[DATASET CONTENT]
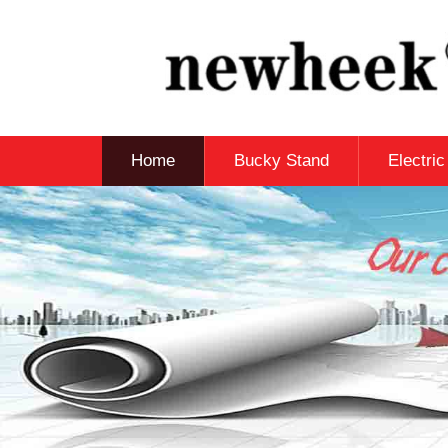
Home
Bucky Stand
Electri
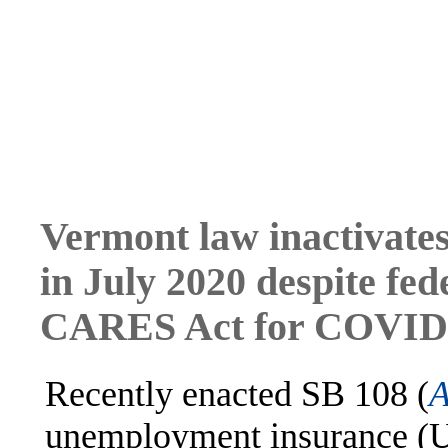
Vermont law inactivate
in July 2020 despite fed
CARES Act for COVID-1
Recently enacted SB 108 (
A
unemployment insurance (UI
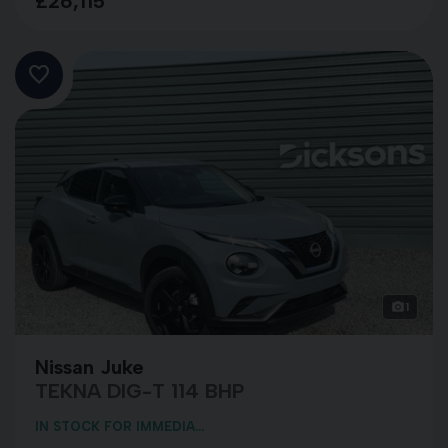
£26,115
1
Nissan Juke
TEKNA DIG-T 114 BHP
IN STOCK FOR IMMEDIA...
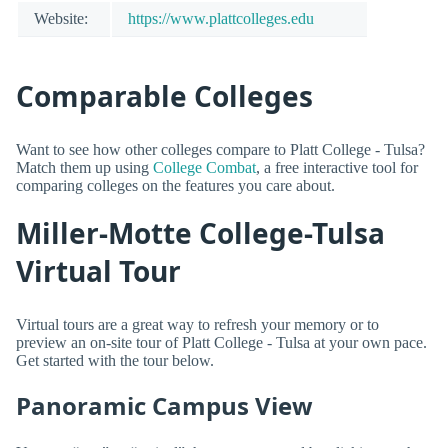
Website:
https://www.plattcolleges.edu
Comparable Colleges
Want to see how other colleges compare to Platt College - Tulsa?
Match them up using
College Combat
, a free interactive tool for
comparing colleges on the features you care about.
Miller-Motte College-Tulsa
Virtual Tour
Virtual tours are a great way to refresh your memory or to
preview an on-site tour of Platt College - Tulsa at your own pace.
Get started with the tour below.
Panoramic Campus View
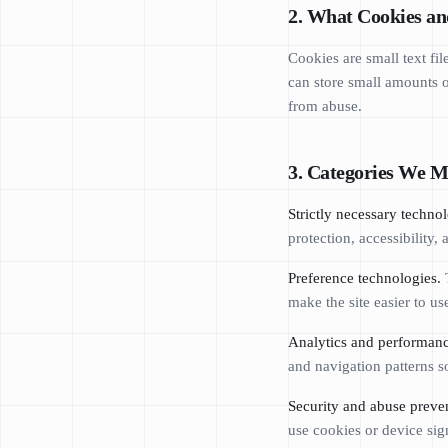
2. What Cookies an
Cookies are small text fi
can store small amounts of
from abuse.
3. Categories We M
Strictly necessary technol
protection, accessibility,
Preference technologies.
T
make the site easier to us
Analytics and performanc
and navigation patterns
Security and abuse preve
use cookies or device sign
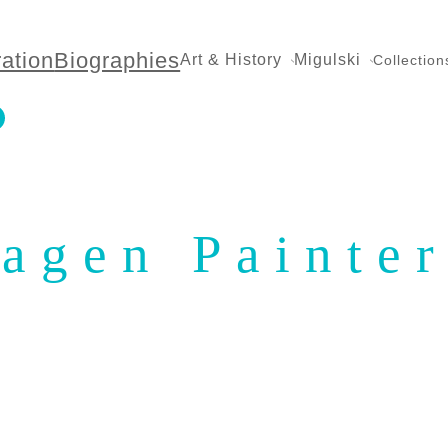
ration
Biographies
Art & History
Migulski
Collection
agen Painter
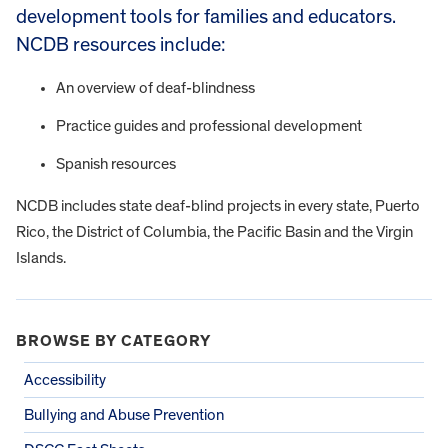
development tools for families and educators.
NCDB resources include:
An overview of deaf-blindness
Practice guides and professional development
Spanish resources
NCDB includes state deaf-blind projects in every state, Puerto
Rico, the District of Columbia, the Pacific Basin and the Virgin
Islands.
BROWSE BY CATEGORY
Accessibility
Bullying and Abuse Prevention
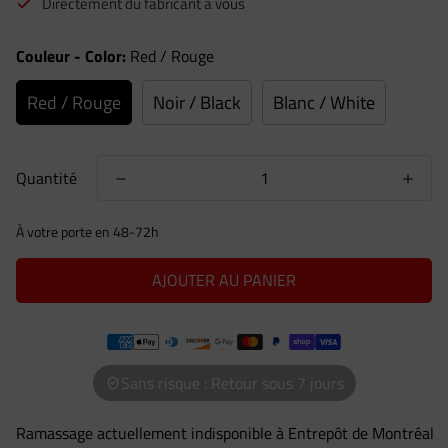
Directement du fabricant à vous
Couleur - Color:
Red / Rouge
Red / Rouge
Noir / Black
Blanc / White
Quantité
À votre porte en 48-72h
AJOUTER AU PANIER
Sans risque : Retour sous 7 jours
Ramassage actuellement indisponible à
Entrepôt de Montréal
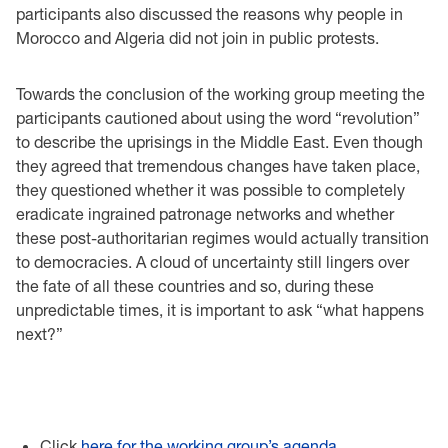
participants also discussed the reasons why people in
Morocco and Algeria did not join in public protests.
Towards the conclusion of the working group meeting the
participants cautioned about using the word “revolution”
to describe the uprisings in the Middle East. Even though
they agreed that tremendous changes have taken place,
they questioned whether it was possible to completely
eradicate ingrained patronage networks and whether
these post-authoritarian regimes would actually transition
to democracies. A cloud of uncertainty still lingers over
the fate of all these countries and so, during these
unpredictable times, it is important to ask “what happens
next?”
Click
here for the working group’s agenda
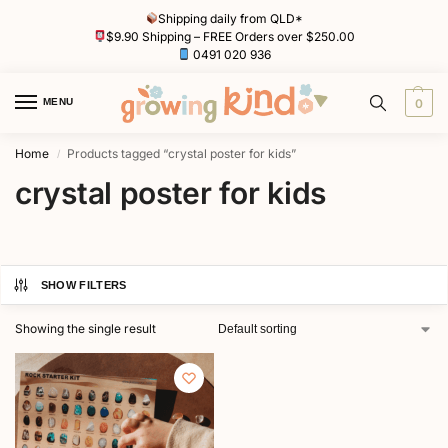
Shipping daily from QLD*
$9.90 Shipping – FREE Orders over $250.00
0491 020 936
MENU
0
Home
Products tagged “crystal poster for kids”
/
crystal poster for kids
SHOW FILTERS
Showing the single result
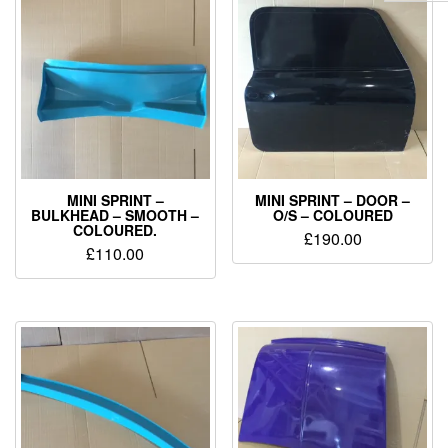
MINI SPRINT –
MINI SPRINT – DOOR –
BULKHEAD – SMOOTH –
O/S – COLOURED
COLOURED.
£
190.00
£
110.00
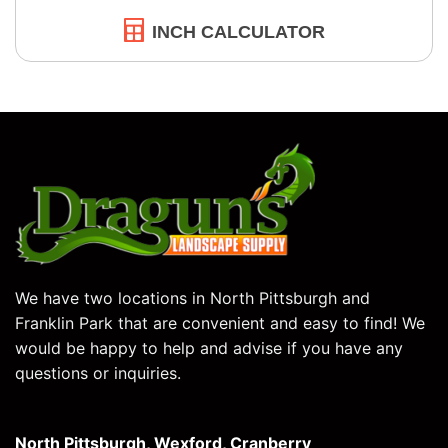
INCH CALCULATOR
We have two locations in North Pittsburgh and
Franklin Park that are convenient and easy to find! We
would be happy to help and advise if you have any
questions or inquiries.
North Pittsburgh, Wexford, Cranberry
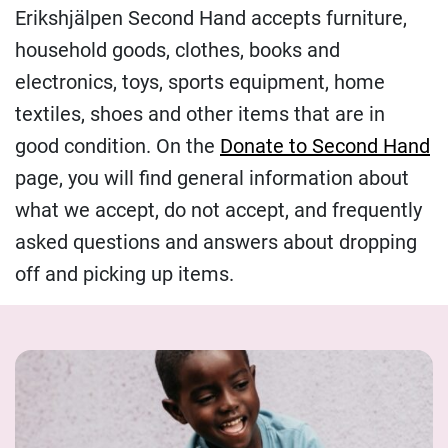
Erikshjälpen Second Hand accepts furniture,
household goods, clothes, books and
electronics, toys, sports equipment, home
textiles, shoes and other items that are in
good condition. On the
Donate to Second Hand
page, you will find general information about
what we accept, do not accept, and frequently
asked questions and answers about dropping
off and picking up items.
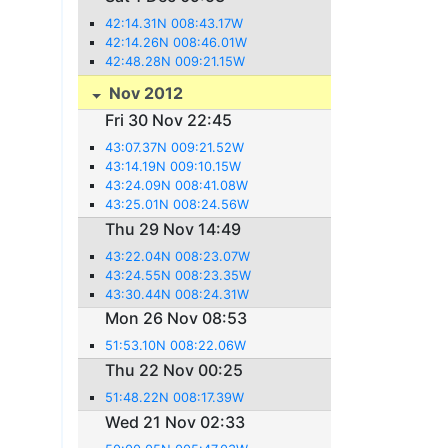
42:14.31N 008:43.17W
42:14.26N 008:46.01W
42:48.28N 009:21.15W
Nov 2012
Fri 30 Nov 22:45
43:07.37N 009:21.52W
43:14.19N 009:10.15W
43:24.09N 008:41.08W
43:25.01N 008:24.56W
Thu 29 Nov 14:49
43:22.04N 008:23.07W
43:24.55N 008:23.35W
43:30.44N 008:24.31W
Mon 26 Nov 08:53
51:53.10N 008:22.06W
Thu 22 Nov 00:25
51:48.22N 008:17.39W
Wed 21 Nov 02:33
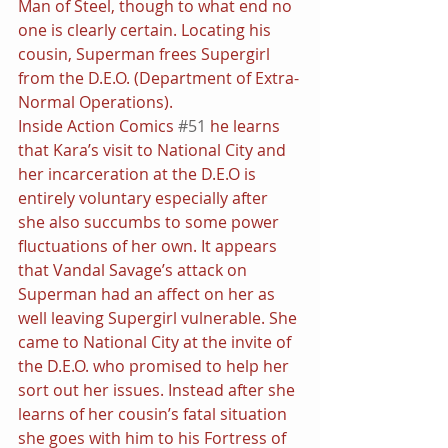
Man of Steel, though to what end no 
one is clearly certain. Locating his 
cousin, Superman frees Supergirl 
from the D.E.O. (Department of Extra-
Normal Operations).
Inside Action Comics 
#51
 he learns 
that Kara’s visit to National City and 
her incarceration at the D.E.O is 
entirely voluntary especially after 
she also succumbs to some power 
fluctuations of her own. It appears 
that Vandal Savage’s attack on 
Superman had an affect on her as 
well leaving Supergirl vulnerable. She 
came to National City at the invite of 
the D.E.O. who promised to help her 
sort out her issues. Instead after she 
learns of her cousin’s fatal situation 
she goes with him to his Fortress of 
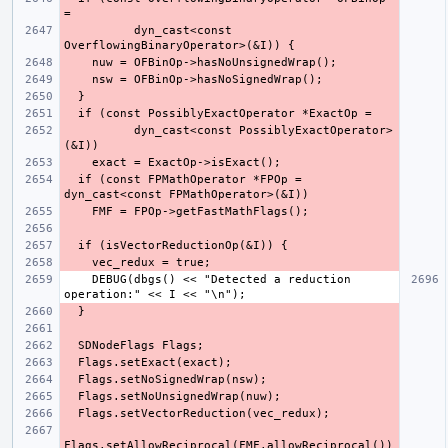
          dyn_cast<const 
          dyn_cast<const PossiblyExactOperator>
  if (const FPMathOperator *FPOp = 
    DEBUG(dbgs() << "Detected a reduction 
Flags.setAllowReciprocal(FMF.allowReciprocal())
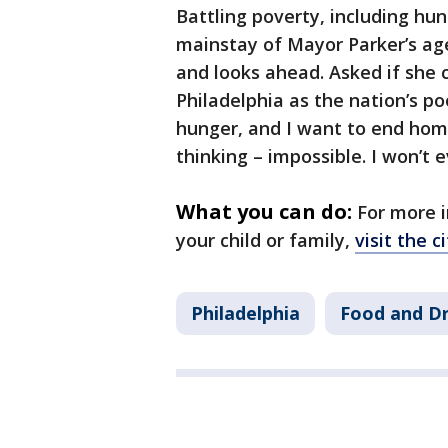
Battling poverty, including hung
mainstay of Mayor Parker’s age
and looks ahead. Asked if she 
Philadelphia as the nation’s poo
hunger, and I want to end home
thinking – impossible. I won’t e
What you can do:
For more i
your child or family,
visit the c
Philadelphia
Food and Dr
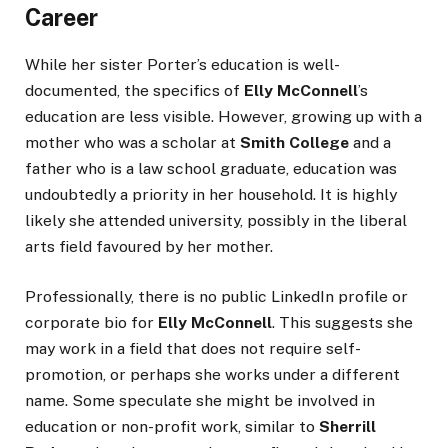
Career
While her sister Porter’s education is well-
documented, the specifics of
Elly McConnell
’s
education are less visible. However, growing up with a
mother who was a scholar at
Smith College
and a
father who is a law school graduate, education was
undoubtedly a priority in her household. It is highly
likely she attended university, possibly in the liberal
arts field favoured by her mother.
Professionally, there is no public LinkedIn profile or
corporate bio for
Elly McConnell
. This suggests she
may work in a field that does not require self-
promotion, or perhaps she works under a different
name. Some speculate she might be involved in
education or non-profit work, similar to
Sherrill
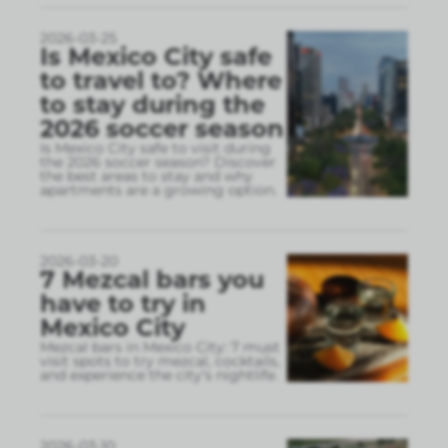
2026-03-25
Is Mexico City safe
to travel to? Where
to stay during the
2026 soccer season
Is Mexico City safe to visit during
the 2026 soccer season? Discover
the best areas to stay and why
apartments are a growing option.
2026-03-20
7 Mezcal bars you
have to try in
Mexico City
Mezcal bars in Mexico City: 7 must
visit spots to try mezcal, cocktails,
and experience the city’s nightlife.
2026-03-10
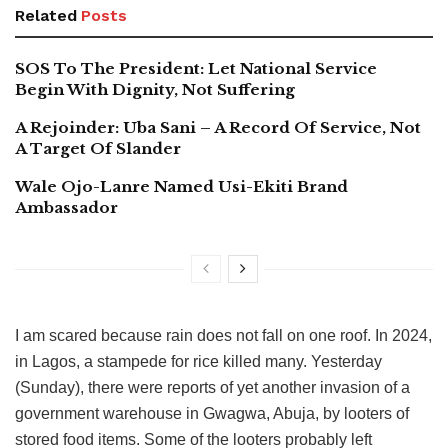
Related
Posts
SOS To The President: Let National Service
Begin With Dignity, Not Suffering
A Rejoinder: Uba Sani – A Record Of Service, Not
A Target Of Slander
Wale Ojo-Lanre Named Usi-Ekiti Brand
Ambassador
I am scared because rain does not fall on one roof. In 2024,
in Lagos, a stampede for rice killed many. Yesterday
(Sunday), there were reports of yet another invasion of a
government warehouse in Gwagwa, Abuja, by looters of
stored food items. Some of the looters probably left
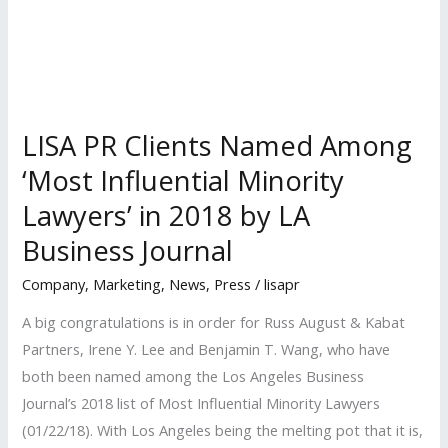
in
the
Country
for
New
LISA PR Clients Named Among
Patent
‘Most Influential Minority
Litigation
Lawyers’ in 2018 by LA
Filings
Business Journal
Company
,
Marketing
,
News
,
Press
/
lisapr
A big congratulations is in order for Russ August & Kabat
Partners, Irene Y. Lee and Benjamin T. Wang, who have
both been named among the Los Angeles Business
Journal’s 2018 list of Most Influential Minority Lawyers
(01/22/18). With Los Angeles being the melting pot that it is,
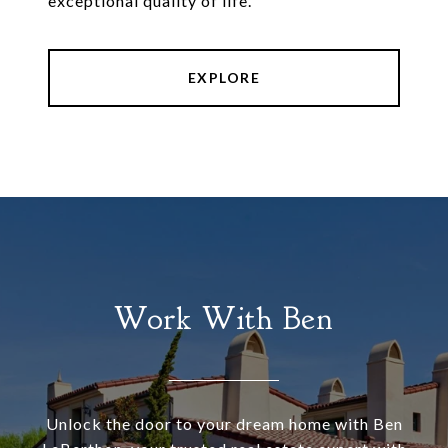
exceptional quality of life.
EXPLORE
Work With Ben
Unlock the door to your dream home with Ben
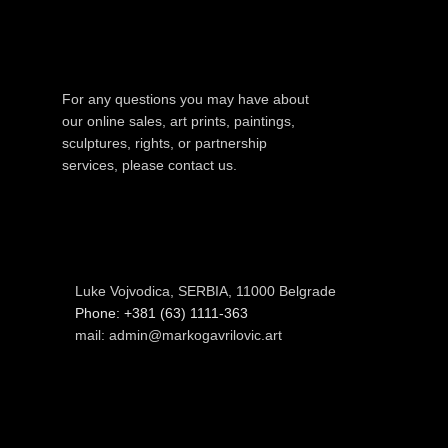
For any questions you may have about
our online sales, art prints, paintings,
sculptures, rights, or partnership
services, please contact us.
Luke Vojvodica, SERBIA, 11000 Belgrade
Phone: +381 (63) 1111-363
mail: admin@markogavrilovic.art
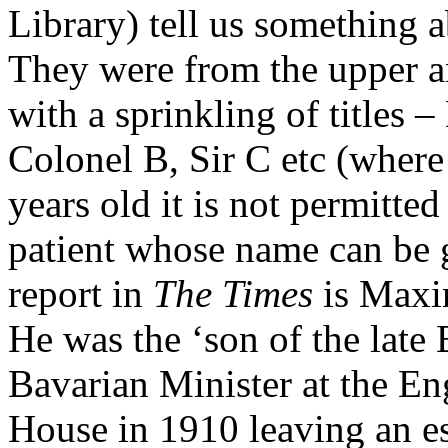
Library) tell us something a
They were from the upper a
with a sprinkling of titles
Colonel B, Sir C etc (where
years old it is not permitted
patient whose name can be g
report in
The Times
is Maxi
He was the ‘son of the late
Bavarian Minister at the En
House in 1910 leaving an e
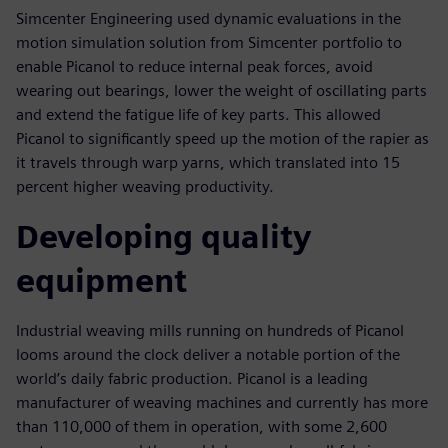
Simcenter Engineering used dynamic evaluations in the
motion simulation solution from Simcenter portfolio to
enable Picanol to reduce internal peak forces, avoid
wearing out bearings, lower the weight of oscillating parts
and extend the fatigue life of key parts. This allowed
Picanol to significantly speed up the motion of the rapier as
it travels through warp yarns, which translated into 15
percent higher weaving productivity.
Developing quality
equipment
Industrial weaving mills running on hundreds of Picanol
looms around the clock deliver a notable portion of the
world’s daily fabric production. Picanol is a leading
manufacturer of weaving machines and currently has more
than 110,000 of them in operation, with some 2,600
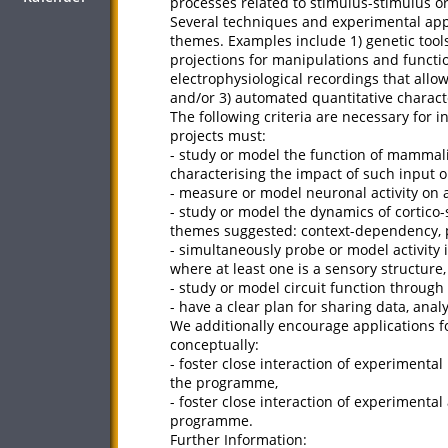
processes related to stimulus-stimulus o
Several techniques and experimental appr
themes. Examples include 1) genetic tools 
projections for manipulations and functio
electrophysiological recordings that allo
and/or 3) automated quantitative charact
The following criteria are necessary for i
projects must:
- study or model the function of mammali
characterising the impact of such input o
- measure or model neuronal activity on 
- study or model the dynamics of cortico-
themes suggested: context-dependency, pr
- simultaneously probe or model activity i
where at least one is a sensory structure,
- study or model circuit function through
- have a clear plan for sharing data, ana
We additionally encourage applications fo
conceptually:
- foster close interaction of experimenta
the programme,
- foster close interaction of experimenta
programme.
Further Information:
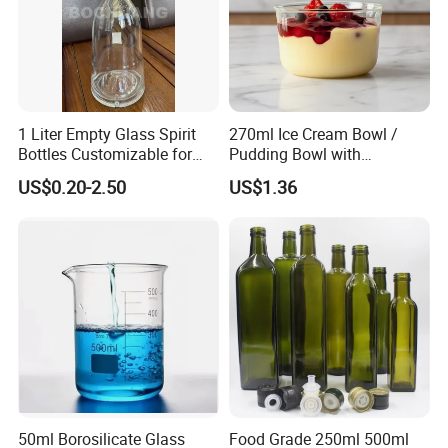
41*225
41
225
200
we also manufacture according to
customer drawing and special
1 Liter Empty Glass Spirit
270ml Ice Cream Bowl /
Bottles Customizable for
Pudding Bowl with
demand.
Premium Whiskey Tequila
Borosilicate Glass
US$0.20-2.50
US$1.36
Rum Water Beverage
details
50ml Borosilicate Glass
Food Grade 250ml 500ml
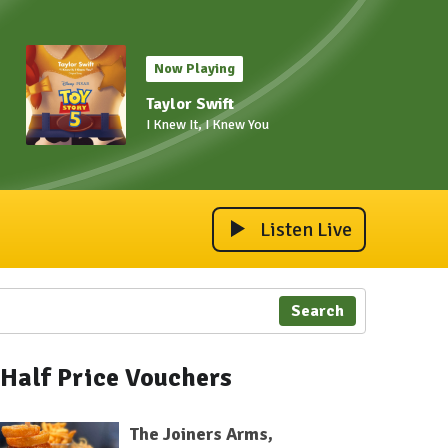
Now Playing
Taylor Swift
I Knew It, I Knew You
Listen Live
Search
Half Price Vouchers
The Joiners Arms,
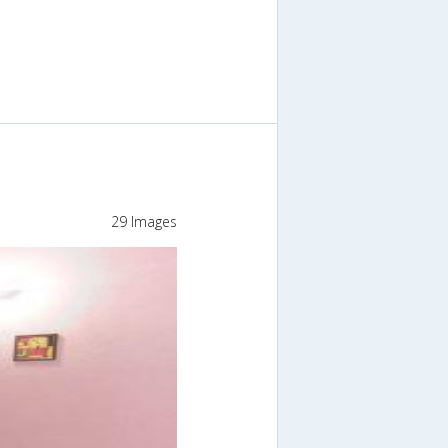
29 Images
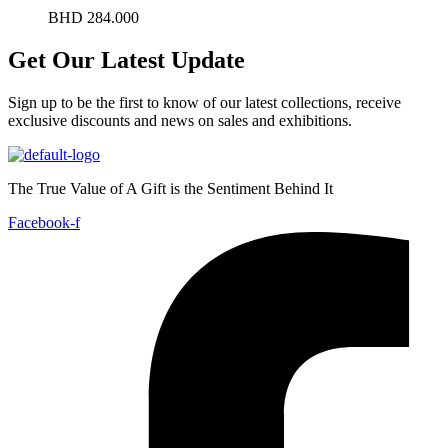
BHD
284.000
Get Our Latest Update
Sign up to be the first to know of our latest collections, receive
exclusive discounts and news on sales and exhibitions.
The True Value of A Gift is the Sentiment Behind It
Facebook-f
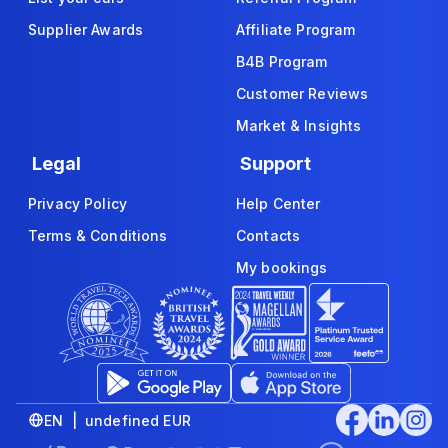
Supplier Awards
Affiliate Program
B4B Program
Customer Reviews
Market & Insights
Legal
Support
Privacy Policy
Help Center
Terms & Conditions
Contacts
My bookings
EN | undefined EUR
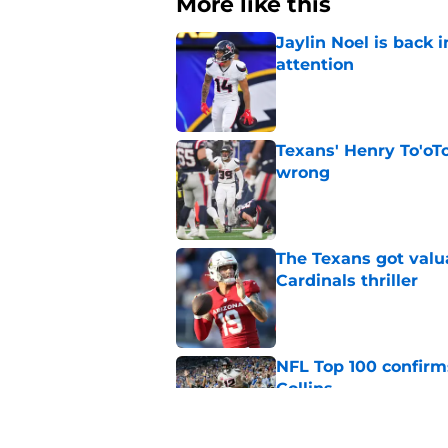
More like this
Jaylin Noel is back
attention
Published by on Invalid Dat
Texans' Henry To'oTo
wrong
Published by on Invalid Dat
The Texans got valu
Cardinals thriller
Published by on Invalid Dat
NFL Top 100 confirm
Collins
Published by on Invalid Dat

[AIM OF THE EXERCISE]
The lines above from the line with "unpredictable times, it" through the line with "Franklin Park that" are to be given again word for word, with no pictures among them.

[RESULT]
unpredictable times, it is important to ask “what happens
next?”
Click
here for the working group’s agenda
Shipping daily from QLD*
$9.90 Shipping – FREE Orders over $250.00
0491 020 936
MENU
0
Home
Products tagged “crystal poster for kids”
/
crystal poster for kids
SHOW FILTERS
Showing the single result
MINI SPRINT –
MINI SPRINT – DOOR –
BULKHEAD – SMOOTH –
O/S – COLOURED
COLOURED.
£
190.00
£
110.00
INCH CALCULATOR
We have two locations in North Pittsburgh and
Franklin Park that are convenient and easy to find! We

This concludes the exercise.